Trust Citigroup to benefit from offloading its most profitable business. The U.S. mega-bank has at last sold OneMain, to rival Springleaf, for $4.25 billion. The subprime consumer finance unit has generated returns that far exceed anything else at Citi. And yet the deal provides all manner of relief for the erratic lender run by Michael Corbat.
Losing OneMain deprives Citi of much-needed earnings. The unit’s return on assets, at 6.7 percent, is some seven times better than its owner’s 0.9 percent, a sign of both OneMain’s lower costs and the higher interest rates it charges customers. The business could earn $574 million this year, Bernstein analysts reckon. It’s a mere fraction of what Citi will produce, but the bank needs all it can get.
Corbat can offset much of the hit. First, the sale will provide a decent one-off boost to income. Along with retiring the higher-cost funding for OneMain, Citi reckons the pre-tax gain will amount to about $1 billion. The sale price also should give the bank an opportunity to tap into its $50 billion or so of deferred tax assets accumulated from losses during and after the crisis, and which can be used as long as U.S.-based businesses turn a profit.
The third overt financial benefit will be capital freed up from shedding OneMain’s nearly $10 billion of assets. Assume Citi holds 10 percent against the sum, and that’s almost $1 billion. Corbat can either reinvest the funds or try to persuade the Federal Reserve to allow him to return some or all of it to shareholders.

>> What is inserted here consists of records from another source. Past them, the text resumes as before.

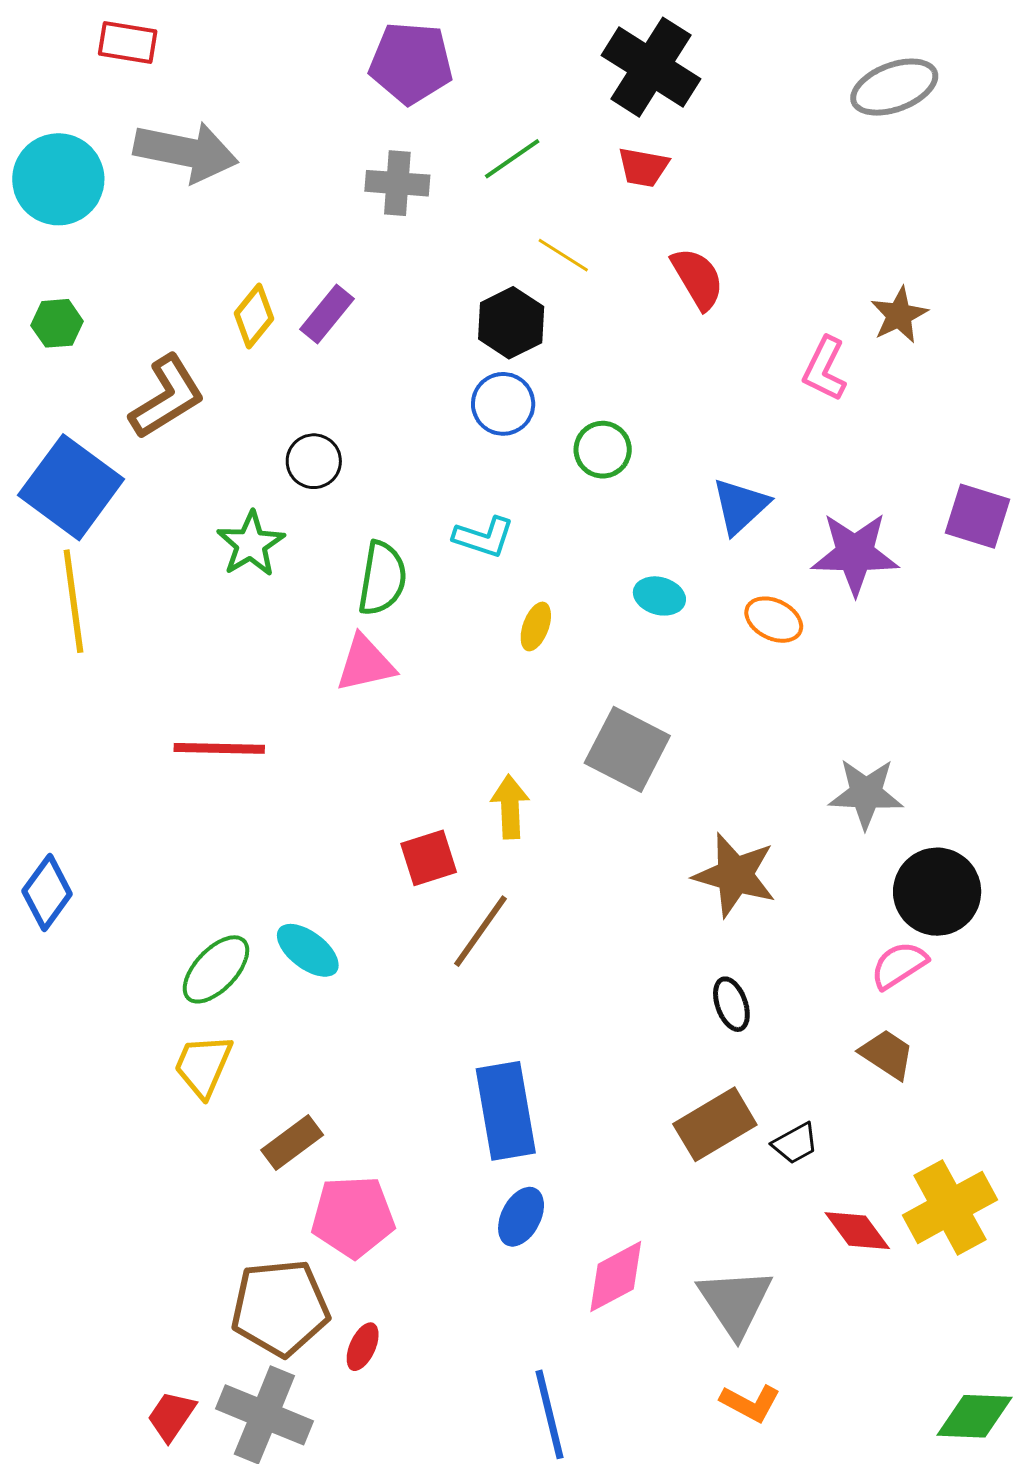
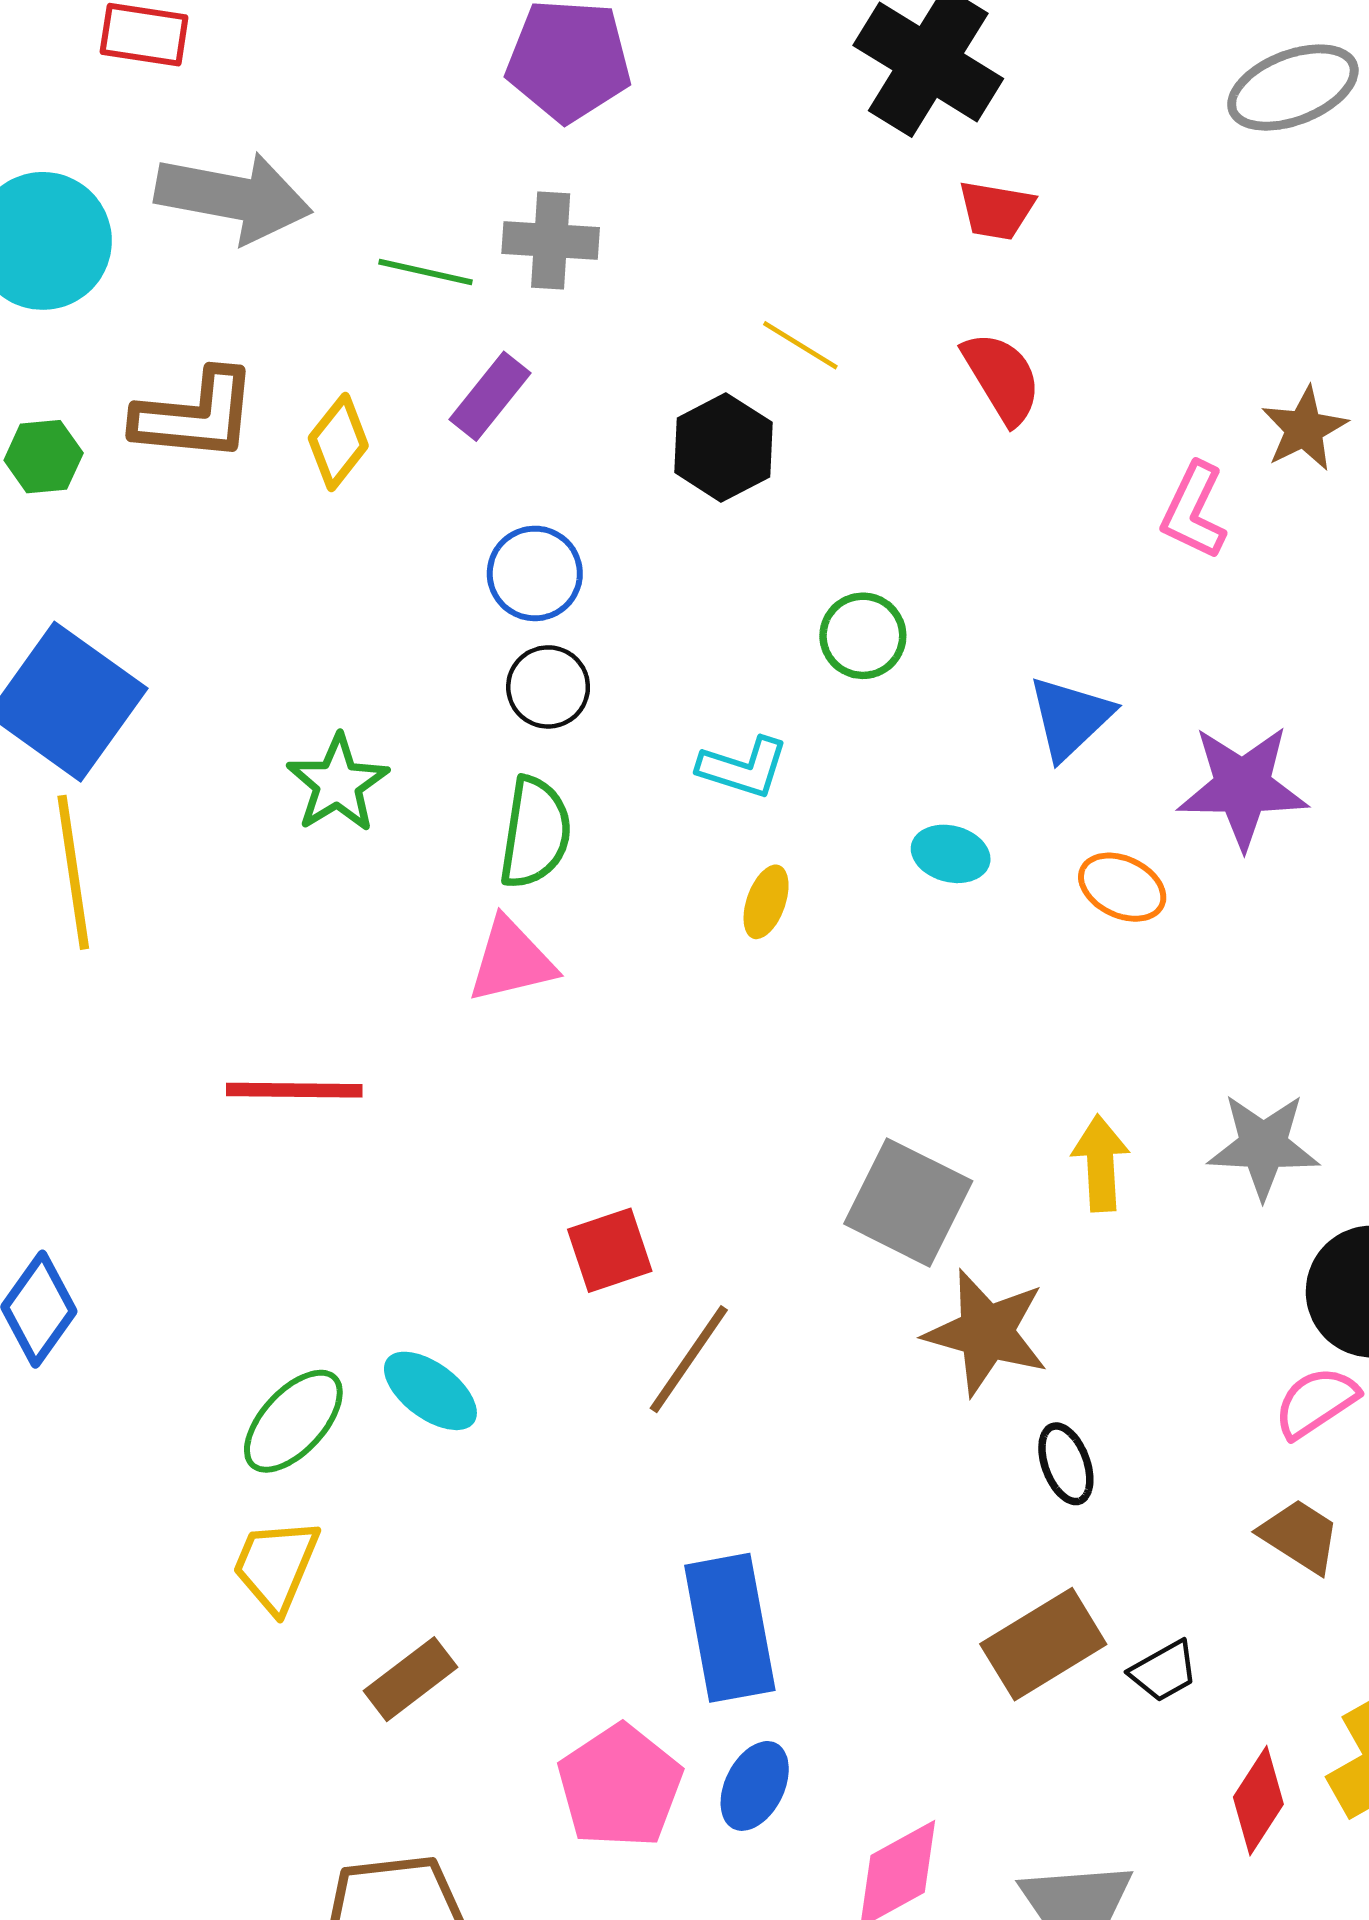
green line: (512, 159) -> (426, 272), moved, turned 48
red trapezoid: (643, 167) -> (996, 210), moved
purple rectangle: (327, 314) -> (490, 396), moved
brown L-shape: (167, 397) -> (195, 415), moved, turned 38
blue circle: (503, 404) -> (535, 573), moved
black circle: (314, 461) -> (548, 687), moved
cyan L-shape: (484, 537) -> (743, 768), moved
gray square: (627, 749) -> (908, 1202), moved
yellow arrow: (510, 807) -> (1100, 1163), moved
brown star: (735, 875) -> (986, 1332), moved
pink pentagon: (353, 1217) -> (620, 1786), moved, turned -30
red diamond: (857, 1231) -> (1258, 1801), turned 70

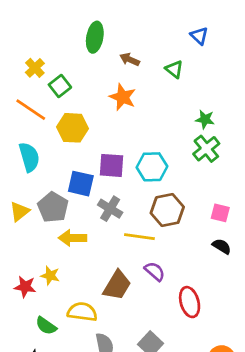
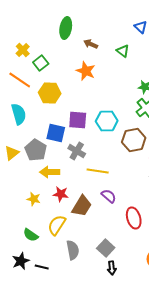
brown hexagon: (167, 210) -> (134, 140), moved
red star: (25, 287) -> (61, 194), moved
yellow semicircle: (82, 312) -> (57, 225), turned -65

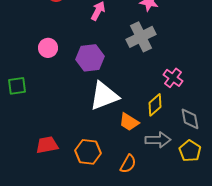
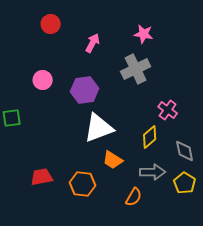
orange trapezoid: (129, 122) -> (113, 160), moved
orange semicircle: (128, 164) -> (134, 197), moved

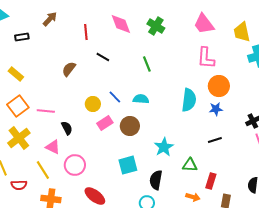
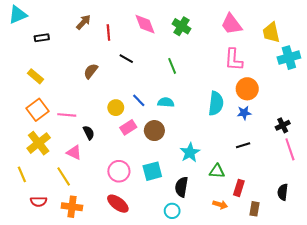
brown arrow: (50, 19) -> (83, 22), moved
pink circle: (75, 165) -> (119, 171), moved
red semicircle: (19, 185) -> (39, 201), moved

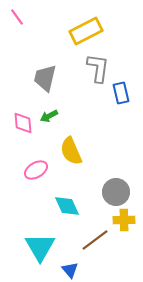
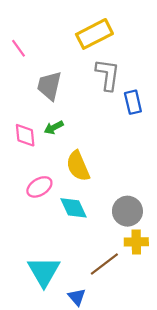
pink line: (17, 17) -> (19, 48), moved
cyan diamond: (67, 206) -> (74, 208), moved

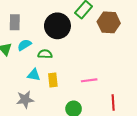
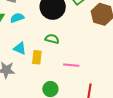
green semicircle: (45, 54) -> (52, 39), moved

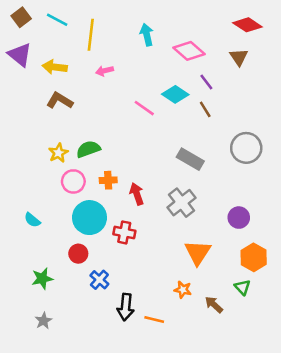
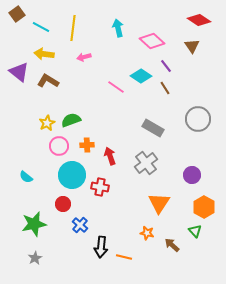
cyan line: (57, 20) -> (41, 27), moved
purple triangle: (20, 55) -> (19, 72), moved
green star: (42, 278) -> (34, 224), size x1.4

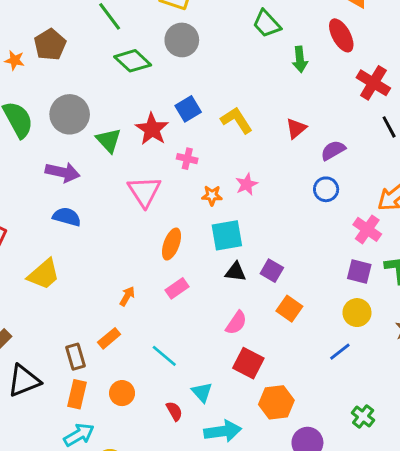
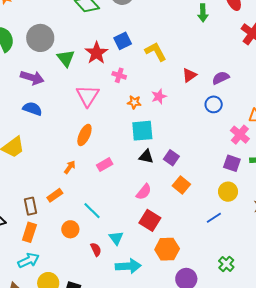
red triangle: (296, 128) -> (189, 75), moved
orange ellipse: (171, 244) -> (84, 135), moved
orange circle: (122, 393) -> (70, 229), moved

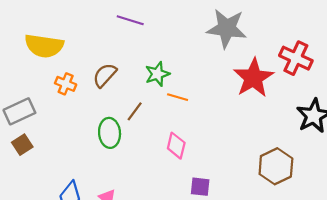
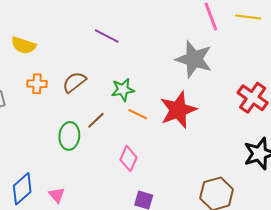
yellow semicircle: (44, 46) -> (23, 45), size x0.7
red star: (253, 78) -> (178, 110), moved
orange cross: (66, 84) -> (37, 84), turned -30

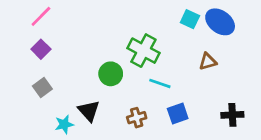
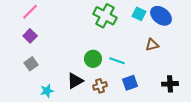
green cross: (143, 51) -> (105, 16), moved
green circle: (111, 74) -> (93, 59), moved
black triangle: (89, 111) -> (75, 81), moved, turned 42

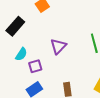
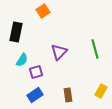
black rectangle: (15, 26) -> (16, 32), turned -30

Getting OneMain into good enough shape to sell took substantial effort. Securing a deal required at least four years. That means being rid of it at last removes a serious management distraction. And in one final perk, Citi investment bankers will get a bit of league table credit for advising on the sale. Now all Corbat has to do is find a way to produce healthy returns from the rest of his sprawling empire.